[seqfan] Counting bitcounts
David Wilson
dwilson at gambitcomm.com
Mon Apr 20 21:00:29 CEST 2009
For b >= 0 and n >= 0, let C(b, n) be the number of nonnegative integers
< n having exactly b 1's in their binary representation.
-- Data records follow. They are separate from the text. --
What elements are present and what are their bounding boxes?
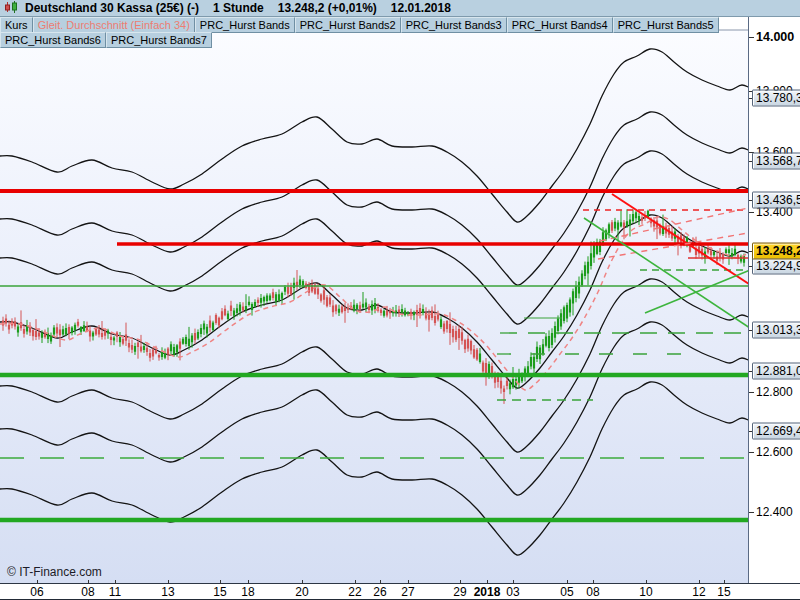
x-axis-tick-label: 03 (506, 585, 519, 599)
price-chart (0, 0, 800, 600)
x-axis-tick-label: 15 (213, 585, 226, 599)
y-tick-mark (749, 37, 754, 38)
price-axis[interactable]: 14.00013.80013.60013.40012.80012.60012.4… (748, 16, 800, 583)
timeframe-label[interactable]: 1 Stunde (213, 1, 264, 15)
title-bar: Deutschland 30 Kassa (25€) (-) 1 Stunde … (0, 0, 800, 17)
tab-prc-hurst-bands4[interactable]: PRC_Hurst Bands4 (507, 17, 613, 33)
y-axis-tick-label: 12.400 (756, 505, 793, 519)
x-axis-tick-label: 22 (348, 585, 361, 599)
tab-prc-hurst-bands3[interactable]: PRC_Hurst Bands3 (401, 17, 507, 33)
y-axis-tick-label: 14.000 (756, 30, 794, 44)
x-axis-tick-label: 26 (373, 585, 386, 599)
tab-prc-hurst-bands[interactable]: PRC_Hurst Bands (195, 17, 295, 33)
x-tick-mark (487, 580, 488, 584)
x-tick-mark (460, 580, 461, 584)
x-axis-tick-label: 2018 (474, 585, 501, 599)
x-tick-mark (88, 580, 89, 584)
x-tick-mark (513, 580, 514, 584)
y-axis-tick-label: 12.800 (756, 385, 793, 399)
x-tick-mark (115, 580, 116, 584)
tab-prc-hurst-bands2[interactable]: PRC_Hurst Bands2 (295, 17, 401, 33)
last-price-label: 13.248,2 (752, 243, 800, 260)
quote-date: 12.01.2018 (391, 1, 451, 15)
x-axis-tick-label: 27 (401, 585, 414, 599)
watermark-copyright: © IT-Finance.com (7, 565, 102, 579)
x-tick-mark (593, 580, 594, 584)
y-tick-mark (749, 452, 754, 453)
candlestick-icon (4, 0, 19, 17)
band-value-label: 13.224,9 (752, 258, 800, 275)
trend-line (612, 194, 752, 286)
x-axis-tick-label: 12 (692, 585, 705, 599)
x-axis-tick-label: 15 (717, 585, 730, 599)
last-price-change: 13.248,2 (+0,01%) (278, 1, 377, 15)
tab-prc-hurst-bands6[interactable]: PRC_Hurst Bands6 (0, 32, 106, 48)
x-tick-mark (724, 580, 725, 584)
x-axis-tick-label: 08 (81, 585, 94, 599)
tab-gleit-durchschnitt[interactable]: Gleit. Durchschnitt (Einfach 34) (33, 17, 195, 33)
y-tick-mark (749, 212, 754, 213)
x-axis-tick-label: 29 (453, 585, 466, 599)
x-axis-tick-label: 11 (109, 585, 121, 599)
x-axis-tick-label: 18 (241, 585, 254, 599)
x-tick-mark (699, 580, 700, 584)
x-tick-mark (37, 580, 38, 584)
band-value-label: 13.780,3 (752, 90, 800, 107)
x-tick-mark (220, 580, 221, 584)
x-tick-mark (168, 580, 169, 584)
x-axis-tick-label: 13 (161, 585, 174, 599)
x-tick-mark (380, 580, 381, 584)
instrument-title[interactable]: Deutschland 30 Kassa (25€) (-) (25, 1, 199, 15)
tab-prc-hurst-bands7[interactable]: PRC_Hurst Bands7 (106, 32, 212, 48)
charting-app-window: Deutschland 30 Kassa (25€) (-) 1 Stunde … (0, 0, 800, 600)
y-tick-mark (749, 392, 754, 393)
band-value-label: 12.669,4 (752, 423, 800, 440)
x-tick-mark (355, 580, 356, 584)
indicator-tabs-row-2: PRC_Hurst Bands6 PRC_Hurst Bands7 (0, 32, 212, 48)
band-value-label: 13.436,5 (752, 192, 800, 209)
date-axis[interactable]: 06081113151820222627292018030508101215 (0, 583, 800, 600)
y-tick-mark (749, 512, 754, 513)
trend-line (645, 270, 750, 313)
x-axis-tick-label: 06 (30, 585, 43, 599)
tab-kurs[interactable]: Kurs (0, 17, 33, 33)
indicator-tabs-row-1: Kurs Gleit. Durchschnitt (Einfach 34) PR… (0, 17, 719, 33)
x-tick-mark (567, 580, 568, 584)
x-tick-mark (302, 580, 303, 584)
x-axis-tick-label: 08 (586, 585, 599, 599)
x-axis-tick-label: 05 (560, 585, 573, 599)
tab-prc-hurst-bands5[interactable]: PRC_Hurst Bands5 (613, 17, 719, 33)
x-axis-tick-label: 20 (295, 585, 308, 599)
x-tick-mark (408, 580, 409, 584)
band-value-label: 13.013,3 (752, 322, 800, 339)
band-value-label: 12.881,0 (752, 363, 800, 380)
x-axis-tick-label: 10 (639, 585, 652, 599)
x-tick-mark (248, 580, 249, 584)
band-value-label: 13.568,7 (752, 153, 800, 170)
x-tick-mark (646, 580, 647, 584)
y-axis-tick-label: 12.600 (756, 445, 793, 459)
Suppose we wish to compute, say, C(3, 1000). First we write 1000 in binary:
1111101000
Then we form the finite sequence e of the places of the 1's within this
numeral:
e = (9,8,7,6,5,3)
This sequence is indexed starting at 0.
Then we have
SUM (x^i*(x+1)^e(i)) = SUM C(b, n) x^b
In our example, this becomes
x^0*(x+1)^9 + x^1*(x+1)^8 + x^2*(x+1)^7 + x^3*(x+1)^6 +
x^4*(x+1)^5 + x^5*(x+1)^3
= 5x^9 + 36x^8 + 113x^7 + 208x^6 + 252x^5 + 210x^4 + 120x^3 +
45x^2 + 10x + 1
= SUM C(b, 1000) x^b
so that C(3, 1000) = 120 is the coefficient of x^3. Thus there are 120
nonnegative integers
< 1000 with exactly 3 1's in their binary representation.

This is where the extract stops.